*Task brief:*
All of the data below must be repeated exactly.

*Stored data:*
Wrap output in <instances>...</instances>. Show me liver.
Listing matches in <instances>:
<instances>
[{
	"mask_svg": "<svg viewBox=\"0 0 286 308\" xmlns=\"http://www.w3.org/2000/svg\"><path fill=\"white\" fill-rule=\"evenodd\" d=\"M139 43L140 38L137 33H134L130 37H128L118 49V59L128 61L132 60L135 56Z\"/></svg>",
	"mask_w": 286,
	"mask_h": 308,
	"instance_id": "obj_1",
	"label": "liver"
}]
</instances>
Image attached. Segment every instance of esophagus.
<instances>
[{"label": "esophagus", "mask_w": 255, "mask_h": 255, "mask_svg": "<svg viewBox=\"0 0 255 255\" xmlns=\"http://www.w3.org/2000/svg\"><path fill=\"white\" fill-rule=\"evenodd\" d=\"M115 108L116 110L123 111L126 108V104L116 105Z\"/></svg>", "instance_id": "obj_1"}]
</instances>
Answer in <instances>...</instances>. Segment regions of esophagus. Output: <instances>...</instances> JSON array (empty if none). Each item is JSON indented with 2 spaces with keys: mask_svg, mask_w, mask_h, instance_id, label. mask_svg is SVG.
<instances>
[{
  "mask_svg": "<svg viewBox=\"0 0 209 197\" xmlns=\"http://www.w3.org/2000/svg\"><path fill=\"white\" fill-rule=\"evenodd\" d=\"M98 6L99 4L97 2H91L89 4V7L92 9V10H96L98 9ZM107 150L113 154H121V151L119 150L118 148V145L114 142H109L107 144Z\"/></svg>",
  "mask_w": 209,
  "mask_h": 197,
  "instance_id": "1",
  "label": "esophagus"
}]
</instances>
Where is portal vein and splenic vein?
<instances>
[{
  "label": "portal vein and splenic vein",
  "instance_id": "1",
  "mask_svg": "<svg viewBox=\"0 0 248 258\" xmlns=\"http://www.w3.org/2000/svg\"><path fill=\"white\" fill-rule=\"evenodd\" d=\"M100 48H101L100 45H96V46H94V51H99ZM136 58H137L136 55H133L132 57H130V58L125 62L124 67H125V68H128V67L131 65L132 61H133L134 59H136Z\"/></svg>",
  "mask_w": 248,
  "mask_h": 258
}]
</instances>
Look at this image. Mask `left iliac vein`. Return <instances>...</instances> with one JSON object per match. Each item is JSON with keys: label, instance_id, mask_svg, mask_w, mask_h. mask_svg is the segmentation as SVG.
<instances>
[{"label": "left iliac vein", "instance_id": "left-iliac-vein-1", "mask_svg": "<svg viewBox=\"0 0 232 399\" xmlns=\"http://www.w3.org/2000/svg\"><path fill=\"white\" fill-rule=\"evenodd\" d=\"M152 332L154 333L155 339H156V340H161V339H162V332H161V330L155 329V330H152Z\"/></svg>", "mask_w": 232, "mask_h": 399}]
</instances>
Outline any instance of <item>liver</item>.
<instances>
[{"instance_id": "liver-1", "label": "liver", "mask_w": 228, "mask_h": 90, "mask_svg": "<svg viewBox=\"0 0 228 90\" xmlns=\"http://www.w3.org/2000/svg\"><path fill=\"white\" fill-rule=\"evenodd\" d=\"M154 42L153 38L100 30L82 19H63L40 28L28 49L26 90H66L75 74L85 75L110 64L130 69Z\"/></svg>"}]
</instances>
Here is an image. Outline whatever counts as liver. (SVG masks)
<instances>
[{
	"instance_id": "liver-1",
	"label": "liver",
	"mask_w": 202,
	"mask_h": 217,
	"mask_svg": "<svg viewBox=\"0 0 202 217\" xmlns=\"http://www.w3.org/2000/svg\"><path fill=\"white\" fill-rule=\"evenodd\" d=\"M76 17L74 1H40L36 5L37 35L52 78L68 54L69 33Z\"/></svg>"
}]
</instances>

*Exercise response:*
Wrap output in <instances>...</instances>. Show me liver.
Listing matches in <instances>:
<instances>
[{
	"mask_svg": "<svg viewBox=\"0 0 286 308\" xmlns=\"http://www.w3.org/2000/svg\"><path fill=\"white\" fill-rule=\"evenodd\" d=\"M139 43L140 38L137 33H134L130 37H128L118 49V59L128 61L132 60L135 56Z\"/></svg>",
	"mask_w": 286,
	"mask_h": 308,
	"instance_id": "obj_1",
	"label": "liver"
}]
</instances>
Image attached. Segment every instance of esophagus.
<instances>
[{"label": "esophagus", "mask_w": 255, "mask_h": 255, "mask_svg": "<svg viewBox=\"0 0 255 255\" xmlns=\"http://www.w3.org/2000/svg\"><path fill=\"white\" fill-rule=\"evenodd\" d=\"M115 108L116 110L123 111L126 108V104L116 105Z\"/></svg>", "instance_id": "obj_1"}]
</instances>
Answer in <instances>...</instances>. Segment regions of esophagus. Output: <instances>...</instances> JSON array (empty if none). Each item is JSON indented with 2 spaces with keys: mask_svg, mask_w, mask_h, instance_id, label. mask_svg is SVG.
<instances>
[{
  "mask_svg": "<svg viewBox=\"0 0 209 197\" xmlns=\"http://www.w3.org/2000/svg\"><path fill=\"white\" fill-rule=\"evenodd\" d=\"M98 6L99 4L97 2H91L89 4V7L92 9V10H96L98 9ZM107 150L113 154H121V151L119 150L118 148V145L114 142H109L107 144Z\"/></svg>",
  "mask_w": 209,
  "mask_h": 197,
  "instance_id": "1",
  "label": "esophagus"
}]
</instances>
Where is portal vein and splenic vein?
<instances>
[{
  "label": "portal vein and splenic vein",
  "instance_id": "1",
  "mask_svg": "<svg viewBox=\"0 0 248 258\" xmlns=\"http://www.w3.org/2000/svg\"><path fill=\"white\" fill-rule=\"evenodd\" d=\"M100 48H101L100 45H96V46H94V51H99ZM136 58H137L136 55H133L132 57H130V58L125 62L124 67H125V68H128V67L131 65L132 61H133L134 59H136Z\"/></svg>",
  "mask_w": 248,
  "mask_h": 258
}]
</instances>
Look at this image. Mask `left iliac vein`. Return <instances>...</instances> with one JSON object per match. Each item is JSON with keys: label, instance_id, mask_svg, mask_w, mask_h. mask_svg is the segmentation as SVG.
<instances>
[{"label": "left iliac vein", "instance_id": "left-iliac-vein-1", "mask_svg": "<svg viewBox=\"0 0 232 399\" xmlns=\"http://www.w3.org/2000/svg\"><path fill=\"white\" fill-rule=\"evenodd\" d=\"M152 332L154 333L155 339H156V340H161V339H162V332H161V330L155 329V330H152Z\"/></svg>", "mask_w": 232, "mask_h": 399}]
</instances>
Outline any instance of <item>liver</item>.
<instances>
[{"instance_id": "liver-1", "label": "liver", "mask_w": 228, "mask_h": 90, "mask_svg": "<svg viewBox=\"0 0 228 90\" xmlns=\"http://www.w3.org/2000/svg\"><path fill=\"white\" fill-rule=\"evenodd\" d=\"M154 42L153 38L100 30L82 19H63L40 28L28 49L26 90H66L75 74L85 75L110 64L130 69Z\"/></svg>"}]
</instances>
Here is an image. Outline whatever counts as liver. (SVG masks)
<instances>
[{
	"instance_id": "liver-1",
	"label": "liver",
	"mask_w": 202,
	"mask_h": 217,
	"mask_svg": "<svg viewBox=\"0 0 202 217\" xmlns=\"http://www.w3.org/2000/svg\"><path fill=\"white\" fill-rule=\"evenodd\" d=\"M76 17L74 1H40L36 5L37 35L52 78L68 54L69 33Z\"/></svg>"
}]
</instances>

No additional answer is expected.